On the one hand, the Church is excoriated on every side for its insistence that homosexual inclinations are disordered, and for implementing this doctrine by stipulating that homosexuals are not to be admitted to the priesthood. On this side of the argument, those members of the Church, including priests and bishops, who align themselves with the culture are praised as being enlightened. These are the Catholics who describe homosexuality and heterosexuality as equal blessings, and who actively seek to recruit homosexual priests and religious.

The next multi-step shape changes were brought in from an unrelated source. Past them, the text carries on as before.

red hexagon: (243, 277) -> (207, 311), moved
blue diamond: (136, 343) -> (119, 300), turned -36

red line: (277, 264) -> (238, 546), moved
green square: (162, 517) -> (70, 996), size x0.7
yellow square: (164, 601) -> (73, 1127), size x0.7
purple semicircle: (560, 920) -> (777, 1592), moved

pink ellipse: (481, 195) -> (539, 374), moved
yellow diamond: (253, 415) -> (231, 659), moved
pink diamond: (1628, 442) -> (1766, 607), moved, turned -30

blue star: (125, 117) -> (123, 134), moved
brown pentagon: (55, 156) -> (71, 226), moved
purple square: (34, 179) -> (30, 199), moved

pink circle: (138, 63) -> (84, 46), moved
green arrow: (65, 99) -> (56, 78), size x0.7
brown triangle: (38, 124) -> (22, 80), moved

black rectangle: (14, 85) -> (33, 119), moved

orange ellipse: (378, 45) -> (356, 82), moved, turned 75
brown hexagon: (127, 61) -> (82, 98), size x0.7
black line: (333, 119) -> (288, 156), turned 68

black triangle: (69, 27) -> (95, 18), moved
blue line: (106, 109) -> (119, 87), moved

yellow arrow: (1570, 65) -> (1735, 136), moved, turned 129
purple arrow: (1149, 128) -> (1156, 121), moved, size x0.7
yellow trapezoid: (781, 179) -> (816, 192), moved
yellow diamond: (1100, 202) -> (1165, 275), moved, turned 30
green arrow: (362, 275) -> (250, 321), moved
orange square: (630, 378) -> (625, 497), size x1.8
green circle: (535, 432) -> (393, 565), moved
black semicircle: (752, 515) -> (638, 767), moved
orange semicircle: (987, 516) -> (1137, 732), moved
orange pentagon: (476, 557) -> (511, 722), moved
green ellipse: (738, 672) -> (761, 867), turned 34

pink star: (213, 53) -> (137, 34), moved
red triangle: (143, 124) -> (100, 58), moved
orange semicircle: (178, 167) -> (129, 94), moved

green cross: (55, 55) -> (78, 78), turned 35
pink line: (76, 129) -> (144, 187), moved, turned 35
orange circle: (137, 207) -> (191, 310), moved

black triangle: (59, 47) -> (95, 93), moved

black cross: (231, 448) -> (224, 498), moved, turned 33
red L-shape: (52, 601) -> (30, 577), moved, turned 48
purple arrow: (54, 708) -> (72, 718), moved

On the other hand, the Church is excoriated for its homosexual abuse of adolescents, as if those who abuse others or cover up that abuse are representative of “the Church” in the same way as the Magisterium is. I grant that many refuse to acknowledge a connection between welcoming homosexuals into the priesthood and sexual abuse of adolescents. They can hardly do otherwise if they are to maintain the fiction that homosexuality is not disordered. But we have in this two-faced argument the usual swapping of the divine and human sides of the Church, as convenience demands, just as I pointed out in Slavery of the Mind.
Note this well. In the first aspect of the argument, “the Church” is the divine side of the Church, her official and unchanging teachings, her sacramental ministry, her divine constitution and all who live by them. The human side, as represented by millions of Catholics who now accept or even promote homosexuality, is praised; only the intransigence of the divine character of “the Church” is condemned. But in the second aspect of the argument, “the Church” is suddenly condemned in terms of her human side—those who abuse children and those who protect them despite the constant teaching of the Magisterium and long-standing ecclesiastical disciplinary norms which, if followed, would have made this whole problem purely hypothetical. Here it is precisely those who have given themselves too much to the values of the surrounding culture who are “the Church”.
Such is the irrationality—indeed, the absurdity—which inescapably arises out of a culture’s blind spots. Every culture has them. Once again, it is important to recognize the self-serving double-speak which typically characterizes every culture’s special quarrel with the Catholic Faith.